Histology & molecular

  • Lobular panniculitis-like infiltrate of medium-sized atypical lymphocytes "rimming" individual adipocytes — characteristic feature.
  • Karyorrhectic debris, fat necrosis and reactive histiocytes.
  • Sparing of the dermis and epidermis.
  • Phenotype: CD3+, CD8+, βF1+ (αβ TCR), CD4−, CD56−.
  • Cytotoxic markers (TIA-1, granzyme B, perforin) positive.
  • Clonal T-cell receptor rearrangement.
  • Germline HAVCR2 (TIM-3) mutations in a substantial subset, particularly in patients of East Asian ancestry — predisposes to HLH.

Staging

  • CT chest/abdomen/pelvis ± PET-CT — usually negative for systemic involvement at presentation.
  • Bone marrow biopsy if cytopenias or HLH features.
  • FBC, U&E, LFT, LDH, ferritin, triglycerides, fibrinogen — screen for HLH.
  • SLE / autoimmune screen (ANA, anti-dsDNA, complement).
  • HAVCR2 (TIM-3) mutation testing where available.

Management

  • Indolent localised disease without HLH:
    • Systemic corticosteroids (prednisolone 0.5–1 mg/kg/day with slow taper) — first-line.
    • Methotrexate, cyclosporine — steroid-sparing alternatives.
    • Bexarotene, denileukin diftitox — alternative for refractory disease.
  • Multifocal / progressive disease:
    • Multi-agent chemotherapy (CHOP, CHOEP) — historically standard.
    • Romidepsin, pralatrexate — for relapsed/refractory.
    • Allogeneic stem cell transplantation — for selected younger patients with refractory disease.
  • Haemophagocytic lymphohistiocytosis (HLH):
    • Urgent haematology referral.
    • HLH-94 / HLH-2004 protocol (etoposide, dexamethasone, cyclosporine).
    • Consider allogeneic transplantation in HLH that does not respond.
  • Long-term surveillance for relapse and HLH.

Prognosis

5-year overall survival ~80% for SPTCL without HLH; falls to ~45% with HLH. Adverse features: HLH at presentation, multifocal disease, B symptoms, HAVCR2 mutation.
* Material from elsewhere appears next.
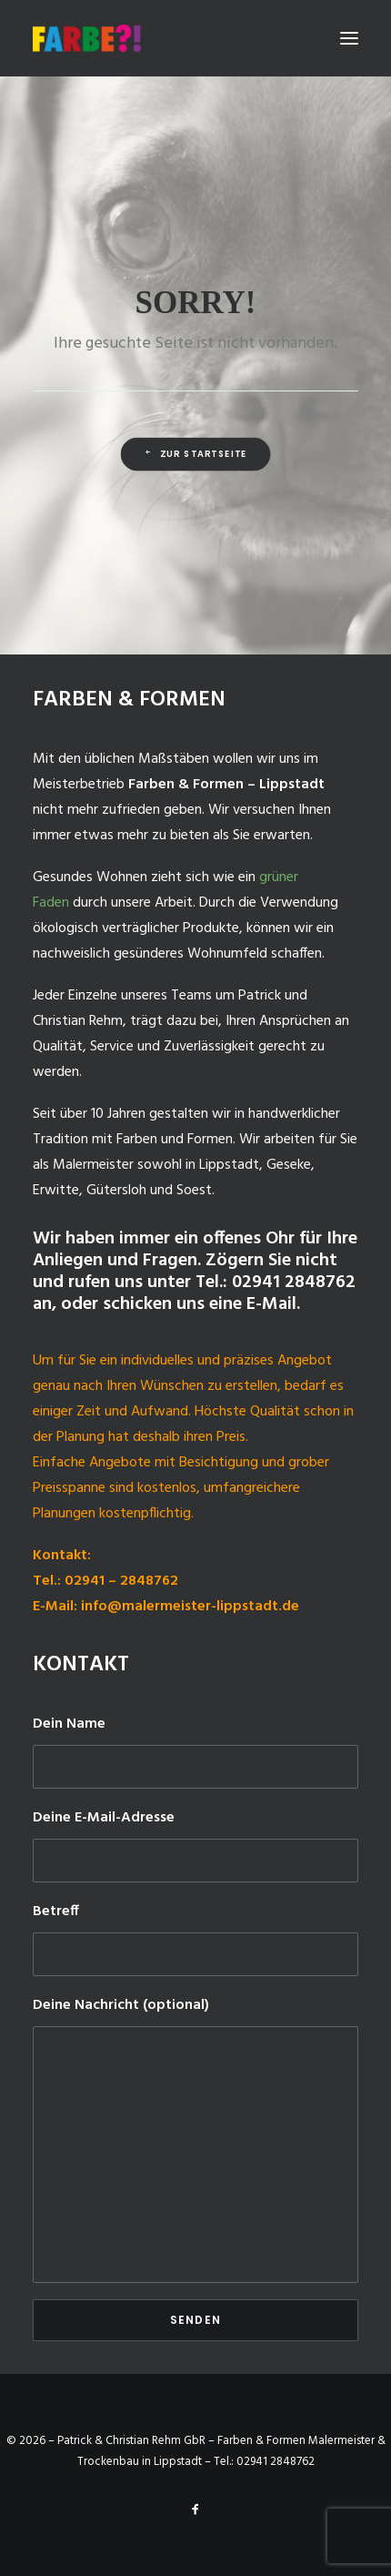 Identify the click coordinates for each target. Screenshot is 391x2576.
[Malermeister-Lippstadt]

Long-term remission is achievable in many patients with corticosteroid-based therapy.

References

  1. Willemze R et al. Subcutaneous panniculitis-like T-cell lymphoma — definition, classification and prognostic factors. Blood; 2008.
  2. Polprasert C et al. Frequent germline mutations of HAVCR2 in subcutaneous panniculitis-like T-cell lymphoma. Blood Adv; 2019.